Exploring accessible audio descriptions with Amazon Nova

According to the World Health Organization, more than 2.2 billion people globally have vision impairment. For compliance with disability legislation, such as the Americans with Disabilities Act (ADA) in the United States, media in visual formats like television shows or movies are required to provide accessible formats to visually disabled people. This often comes in the form of audio description tracks that narrate key visual elements of the film or show. These tracks are time-consuming and expensive to create. They require a host of specialists, including script writers, engineers, and voice actors, and, according to the International Documentary Association, can cost upwards of $25 per minute. This leads to the natural question, is it possible to automate this process with the help of generative AI offerings in Amazon Web Services (AWS)?

While the number of audio-described television shows and movies is increasing, the majority of video content remains inaccessible to visually disabled audiences. The biggest barrier to increasing the amount of audio described content is the cost. Minimizing that barrier with GenAI would spur the creation of more accessible content.

The Amazon Nova Foundation Models family, available through Amazon Bedrock, includes three multimodal foundational models (FMs) that could be used for this purpose:

Amazon Nova Lite (GA) – A low-cost multimodal model that’s lightning-fast for processing image, video, and text inputs
Amazon Nova Pro (GA) – A highly capable multimodal model with a balanced combination of accuracy, speed, and cost for a wide range of tasks
Amazon Nova Premier (GA) – Our most capable model for complex tasks and a teacher for model distillation

In this post, we demonstrate how we combined Amazon Nova, Amazon Rekognition, and Amazon Polly to automate the creation of accessible audio descriptions for video content. This approach can significantly reduce the time and cost required to make videos accessible for visually disabled audiences. However, it is important to note that this post is an early experiment in automating the creation of audio descriptions. It doesn’t provide a complete, deployment-ready solution.
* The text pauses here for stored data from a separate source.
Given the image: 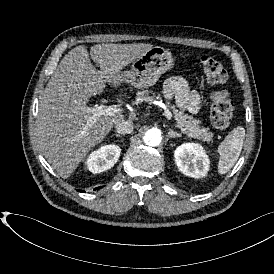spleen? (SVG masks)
I'll list each match as a JSON object with an SVG mask.
<instances>
[{
    "label": "spleen",
    "instance_id": "obj_1",
    "mask_svg": "<svg viewBox=\"0 0 274 274\" xmlns=\"http://www.w3.org/2000/svg\"><path fill=\"white\" fill-rule=\"evenodd\" d=\"M245 139V129L241 126L234 128L218 147L220 159L219 174L227 173L238 160Z\"/></svg>",
    "mask_w": 274,
    "mask_h": 274
}]
</instances>
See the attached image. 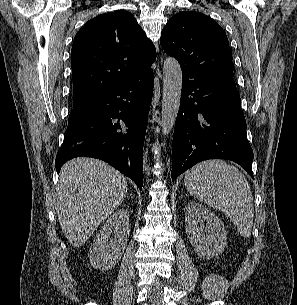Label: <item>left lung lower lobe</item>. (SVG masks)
I'll return each instance as SVG.
<instances>
[{"label": "left lung lower lobe", "mask_w": 297, "mask_h": 305, "mask_svg": "<svg viewBox=\"0 0 297 305\" xmlns=\"http://www.w3.org/2000/svg\"><path fill=\"white\" fill-rule=\"evenodd\" d=\"M182 74L172 145V180L196 163L212 158L234 161L254 178L253 151L233 77Z\"/></svg>", "instance_id": "1"}]
</instances>
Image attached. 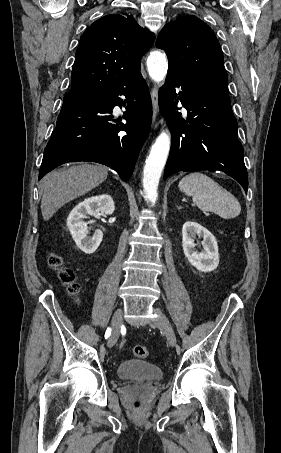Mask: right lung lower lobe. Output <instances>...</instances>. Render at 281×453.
I'll return each mask as SVG.
<instances>
[{
	"label": "right lung lower lobe",
	"mask_w": 281,
	"mask_h": 453,
	"mask_svg": "<svg viewBox=\"0 0 281 453\" xmlns=\"http://www.w3.org/2000/svg\"><path fill=\"white\" fill-rule=\"evenodd\" d=\"M116 105L125 106L126 124L113 119ZM151 117L150 93L140 68L113 87L70 91L45 148L39 179L61 164L92 161L109 166L127 181L148 137Z\"/></svg>",
	"instance_id": "1"
}]
</instances>
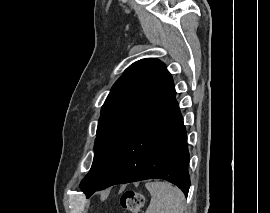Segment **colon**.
Instances as JSON below:
<instances>
[{
    "mask_svg": "<svg viewBox=\"0 0 270 213\" xmlns=\"http://www.w3.org/2000/svg\"><path fill=\"white\" fill-rule=\"evenodd\" d=\"M122 208L128 213H138L144 204L142 193L134 190H126L120 199Z\"/></svg>",
    "mask_w": 270,
    "mask_h": 213,
    "instance_id": "5ec220e1",
    "label": "colon"
}]
</instances>
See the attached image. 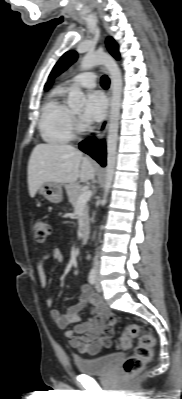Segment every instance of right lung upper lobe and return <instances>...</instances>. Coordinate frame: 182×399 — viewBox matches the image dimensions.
Wrapping results in <instances>:
<instances>
[{"instance_id":"right-lung-upper-lobe-1","label":"right lung upper lobe","mask_w":182,"mask_h":399,"mask_svg":"<svg viewBox=\"0 0 182 399\" xmlns=\"http://www.w3.org/2000/svg\"><path fill=\"white\" fill-rule=\"evenodd\" d=\"M49 87H50V85L47 83L45 86V89L47 90V89H49Z\"/></svg>"}]
</instances>
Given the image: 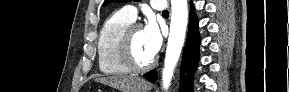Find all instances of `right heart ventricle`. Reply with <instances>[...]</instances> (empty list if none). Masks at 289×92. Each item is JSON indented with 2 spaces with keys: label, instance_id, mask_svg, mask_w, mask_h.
I'll use <instances>...</instances> for the list:
<instances>
[{
  "label": "right heart ventricle",
  "instance_id": "e07e8e85",
  "mask_svg": "<svg viewBox=\"0 0 289 92\" xmlns=\"http://www.w3.org/2000/svg\"><path fill=\"white\" fill-rule=\"evenodd\" d=\"M132 22L121 11L104 21L97 41L98 66L103 74L125 75L131 72L119 57L118 43L123 31Z\"/></svg>",
  "mask_w": 289,
  "mask_h": 92
}]
</instances>
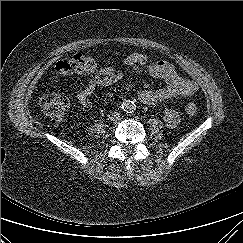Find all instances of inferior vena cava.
Wrapping results in <instances>:
<instances>
[{
    "label": "inferior vena cava",
    "mask_w": 243,
    "mask_h": 243,
    "mask_svg": "<svg viewBox=\"0 0 243 243\" xmlns=\"http://www.w3.org/2000/svg\"><path fill=\"white\" fill-rule=\"evenodd\" d=\"M119 118H120V114L118 112H113L109 116L110 120H118Z\"/></svg>",
    "instance_id": "inferior-vena-cava-1"
}]
</instances>
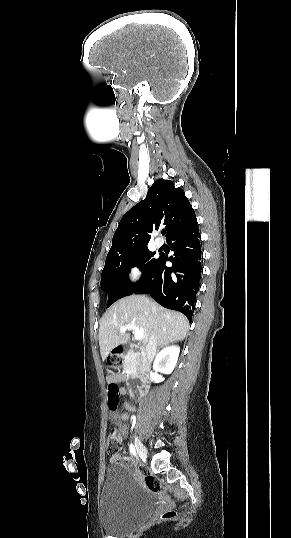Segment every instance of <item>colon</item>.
Returning a JSON list of instances; mask_svg holds the SVG:
<instances>
[{
	"label": "colon",
	"instance_id": "5ec220e1",
	"mask_svg": "<svg viewBox=\"0 0 291 538\" xmlns=\"http://www.w3.org/2000/svg\"><path fill=\"white\" fill-rule=\"evenodd\" d=\"M107 363L112 370L120 369L123 364V358L115 353H112L107 358ZM120 400L119 386L117 384H108V404L111 409H115ZM123 439L118 434L116 428H113L108 437L107 452L110 456H115L122 448ZM145 477L147 487L154 493L162 495L164 494L163 485L161 479L150 475L149 473L142 471ZM174 513L168 511L162 515V518L172 517Z\"/></svg>",
	"mask_w": 291,
	"mask_h": 538
}]
</instances>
To demonstrate the possibilities, we share pseudocode snippets and guidance in sequential order, in addition to detailed explanations and links to resources. The automated workflow described in the post involves analyzing video content, generating text descriptions, and narrating them using AI voice generation. By the end of this post, you’ll understand the use of key tools that you can use as you continue to experiment to create a production-ready solution for your use cases.

Solution overview

The following architecture diagram demonstrates the end-to-end workflow of the proposed solution. We will describe each component in-depth in the later sections of this post, but note that you can define the logic within a single script. You can then run your script on an Amazon Elastic Compute Cloude (Amazon EC2) instance or on your local computer. For this post, we assume that you will run the script on an Amazon SageMaker notebook.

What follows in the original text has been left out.